A noter que cette vaguer d'horreur japonaise ne concerne pas uniquement la technologie : Ju-on, de Takashi Shimizu (2000) (dont Shimizu fera lui-même le remake avec The Grudge) est une histoire de fantôme tout à fait classique dans son principe de base.

Ces films sont très « japonais » dans la mesure où le propre du Japon est effectivement d'être à la pointe du progrès technique dans la vie quotidienne, et également de conserver un folklore traditionnel original et encore très vivant (dont les films de Myasaki rendent également compte). Ces films sont le résultat du choc de ces deux univers. Pourtant, ils sont eux-mêmes très classiques dans leur réalisation, voire même assez lents. En fait, ils appliquent l'un des principes de base du fantastique : exprimer l'étrangeté du monde, réinterroger notre rapport au quotidien, imaginer que le  rassurant devienne menaçant. Face à la nouveauté apportée par les images et les réseaux, les Japonais ont été les premiers à voir que c'était là que se jouait désormais le fantastique. Le téléphone portable n'est plus le média qui transmet la peur (cf. les Scream), il est la peur.

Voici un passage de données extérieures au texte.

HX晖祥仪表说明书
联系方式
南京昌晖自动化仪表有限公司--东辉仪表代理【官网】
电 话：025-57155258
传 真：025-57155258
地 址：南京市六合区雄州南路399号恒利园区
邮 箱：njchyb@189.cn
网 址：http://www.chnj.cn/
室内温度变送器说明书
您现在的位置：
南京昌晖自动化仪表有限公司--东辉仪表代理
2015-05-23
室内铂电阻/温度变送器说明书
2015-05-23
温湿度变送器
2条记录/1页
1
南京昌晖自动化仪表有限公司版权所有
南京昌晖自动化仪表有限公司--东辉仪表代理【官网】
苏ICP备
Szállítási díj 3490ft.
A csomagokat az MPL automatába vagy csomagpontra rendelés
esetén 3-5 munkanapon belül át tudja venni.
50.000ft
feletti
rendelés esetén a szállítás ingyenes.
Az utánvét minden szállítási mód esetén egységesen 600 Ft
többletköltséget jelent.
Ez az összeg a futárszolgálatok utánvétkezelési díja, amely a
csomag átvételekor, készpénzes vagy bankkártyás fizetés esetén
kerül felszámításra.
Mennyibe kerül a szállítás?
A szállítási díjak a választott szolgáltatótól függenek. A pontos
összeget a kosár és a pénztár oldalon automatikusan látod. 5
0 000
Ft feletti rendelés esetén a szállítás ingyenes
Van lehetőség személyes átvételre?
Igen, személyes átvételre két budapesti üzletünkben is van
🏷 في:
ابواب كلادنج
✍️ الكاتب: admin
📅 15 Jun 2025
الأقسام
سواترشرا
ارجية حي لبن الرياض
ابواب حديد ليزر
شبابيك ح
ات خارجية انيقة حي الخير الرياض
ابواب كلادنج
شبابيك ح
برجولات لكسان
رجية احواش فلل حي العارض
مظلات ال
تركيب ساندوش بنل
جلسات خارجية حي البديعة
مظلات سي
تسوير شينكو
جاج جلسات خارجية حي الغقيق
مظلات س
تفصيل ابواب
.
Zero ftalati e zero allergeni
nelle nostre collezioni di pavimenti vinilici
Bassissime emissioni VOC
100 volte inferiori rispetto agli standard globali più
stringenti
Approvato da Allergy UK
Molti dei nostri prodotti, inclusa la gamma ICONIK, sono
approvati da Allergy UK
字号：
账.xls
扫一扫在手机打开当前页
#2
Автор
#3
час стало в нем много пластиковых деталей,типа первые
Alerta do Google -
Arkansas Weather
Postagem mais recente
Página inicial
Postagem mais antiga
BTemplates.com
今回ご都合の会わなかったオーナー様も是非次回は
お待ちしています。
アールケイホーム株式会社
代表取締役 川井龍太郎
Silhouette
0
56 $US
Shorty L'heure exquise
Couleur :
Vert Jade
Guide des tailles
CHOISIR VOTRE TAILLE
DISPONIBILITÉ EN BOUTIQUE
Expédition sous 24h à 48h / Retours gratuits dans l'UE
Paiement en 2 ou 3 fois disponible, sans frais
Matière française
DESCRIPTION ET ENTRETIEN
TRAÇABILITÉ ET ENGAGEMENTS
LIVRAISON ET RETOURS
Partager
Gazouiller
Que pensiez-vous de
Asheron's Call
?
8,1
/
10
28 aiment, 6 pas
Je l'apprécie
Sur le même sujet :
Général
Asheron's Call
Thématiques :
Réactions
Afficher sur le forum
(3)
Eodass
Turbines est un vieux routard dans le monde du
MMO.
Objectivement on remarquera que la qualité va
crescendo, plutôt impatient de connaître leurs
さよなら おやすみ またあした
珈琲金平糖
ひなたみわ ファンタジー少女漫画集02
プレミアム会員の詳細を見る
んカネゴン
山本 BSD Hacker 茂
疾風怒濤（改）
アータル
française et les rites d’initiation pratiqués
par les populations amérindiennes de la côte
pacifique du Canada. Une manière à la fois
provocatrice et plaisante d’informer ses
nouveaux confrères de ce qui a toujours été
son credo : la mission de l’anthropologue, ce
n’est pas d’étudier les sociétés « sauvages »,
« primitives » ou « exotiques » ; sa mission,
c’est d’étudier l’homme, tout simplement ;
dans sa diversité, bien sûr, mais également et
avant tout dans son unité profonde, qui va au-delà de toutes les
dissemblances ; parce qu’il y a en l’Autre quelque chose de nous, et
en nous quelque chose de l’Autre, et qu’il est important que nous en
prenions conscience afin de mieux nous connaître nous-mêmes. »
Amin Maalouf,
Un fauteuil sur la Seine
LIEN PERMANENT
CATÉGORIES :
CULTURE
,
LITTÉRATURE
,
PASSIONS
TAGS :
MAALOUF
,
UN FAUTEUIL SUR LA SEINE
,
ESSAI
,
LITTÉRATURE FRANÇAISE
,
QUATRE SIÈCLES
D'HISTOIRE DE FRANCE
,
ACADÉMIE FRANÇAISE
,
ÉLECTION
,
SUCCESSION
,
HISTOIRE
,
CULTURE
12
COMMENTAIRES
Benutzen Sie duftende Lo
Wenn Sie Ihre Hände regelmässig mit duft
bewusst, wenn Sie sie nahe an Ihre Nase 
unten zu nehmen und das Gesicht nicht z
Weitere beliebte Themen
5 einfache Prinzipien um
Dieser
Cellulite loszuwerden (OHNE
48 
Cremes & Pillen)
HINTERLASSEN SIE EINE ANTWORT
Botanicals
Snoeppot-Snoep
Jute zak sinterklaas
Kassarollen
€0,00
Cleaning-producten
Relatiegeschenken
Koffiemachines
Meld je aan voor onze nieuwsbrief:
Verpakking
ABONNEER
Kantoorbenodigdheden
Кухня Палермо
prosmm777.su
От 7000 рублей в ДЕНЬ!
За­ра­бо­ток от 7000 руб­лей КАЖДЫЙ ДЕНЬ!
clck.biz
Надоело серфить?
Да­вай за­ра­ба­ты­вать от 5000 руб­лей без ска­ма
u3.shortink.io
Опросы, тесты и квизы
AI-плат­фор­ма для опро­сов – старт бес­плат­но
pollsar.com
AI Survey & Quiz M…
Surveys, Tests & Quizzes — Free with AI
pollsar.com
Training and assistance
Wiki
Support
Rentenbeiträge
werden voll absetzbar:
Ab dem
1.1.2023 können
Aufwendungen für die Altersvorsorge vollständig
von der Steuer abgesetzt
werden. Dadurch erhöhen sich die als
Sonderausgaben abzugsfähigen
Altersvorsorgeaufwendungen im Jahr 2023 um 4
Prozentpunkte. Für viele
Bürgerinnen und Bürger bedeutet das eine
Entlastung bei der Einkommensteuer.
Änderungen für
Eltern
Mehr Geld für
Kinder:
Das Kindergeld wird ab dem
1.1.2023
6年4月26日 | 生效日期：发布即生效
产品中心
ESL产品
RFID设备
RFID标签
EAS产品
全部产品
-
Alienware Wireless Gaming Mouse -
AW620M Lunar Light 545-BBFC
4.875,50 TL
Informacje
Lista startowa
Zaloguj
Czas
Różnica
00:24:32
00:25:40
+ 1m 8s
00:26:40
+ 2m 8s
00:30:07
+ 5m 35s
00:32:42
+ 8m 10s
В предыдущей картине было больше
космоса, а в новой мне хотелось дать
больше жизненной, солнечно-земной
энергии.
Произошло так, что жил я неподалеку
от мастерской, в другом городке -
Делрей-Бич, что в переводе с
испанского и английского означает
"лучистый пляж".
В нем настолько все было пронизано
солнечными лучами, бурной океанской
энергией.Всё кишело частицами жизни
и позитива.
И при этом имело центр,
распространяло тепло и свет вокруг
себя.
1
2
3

La voix dans le téléphone, l'image sur la cassette VHS ou le site internet, tout cela vient de nulle part parce que, effectivement, dans notre expérience quotidienne, ils viennent de nulle part. A moins d'être un ingénieur informatique ou en télécommunication, personne d'entre nous n'est capable de dire comment fonctionne un téléphone portable ou une cassette VHS ou un ordinateur. Nous ne nous posons même pas la question. Ce sont des objets magiques (= dotés d'un pouvoir extraordinaire dont nous ignorons la cause). Et si ces objets sont magiques, alors cette magie peut prendre une vie autonome et se retourner contre nous. Comme tout bon film d'horreur (ou histoire fantastique) qui se respecte, ces films ont su révéler la face cachée de notre quotidien le plus contemporain.

En guise de conclusion

je voudrais terminer cette longue dissertation en prenant le contrepied de tout ce que je viens de dire. En avril 2012 est sorti La Dame en Noir, de James Atkins avec Daniel Radcliff. James Watkins est l'un des scénaristes de The Descent , part 2 (Jon Harris, 2009) et le réalisateur d'Eden Lake (2008, avec Michael Fassbender). Malgré ce que ces deux expériences pouvaient laisser penser, la Dame en Noir est un film tout ce qu'il y a de plus classique, avec de beaux décors, des personnages un peu bizarres de la campagne anglaise de la fin du 19è siècle, une histoire de fantôme sans véritable surprise. Ce film a marqué la résurrection de la Hammer, la société de production célèbre dans les années 60 pour ses Dracula, Frankestein et autres Momies.

J'ai été assez séduit par le charme un peu désuet du film, mais je me souviens avoir pensé qu'un tel film ne connaîtrait sûrement pas un énorme succès, une fois passée la curiosité de voir Harry Potter dans un rôle d'adulte. Et bien pas du tout : le film a cartonné ! Notamment aux Etats-Unis. Et une suite est attendue.

Qu'un film aussi classique et aussi sobre puisse connaître un grand succès public face à la barbarie des Saw ou face au jeu de massacre des Destination Finale, voilà qui est plutôt rassurant. Je ne suis pas pour une modernité à tout prix. C'est juste que, si on commence à aller dans cette direction, autant aller jusqu'au bout et créer un univers contemporain cohérent et consistent (et hétérogène). Mais entre un bon film de fantôme classique et une énième variation superficielle sur les téléphones portables, le choix est vite fait. Ce n'est pas la mode qui fait un bon film, mais un scénario intelligent et une bonne mise en scène.

Et c'est sur cette remarque pleine de bon sens que je vais m'arrêter.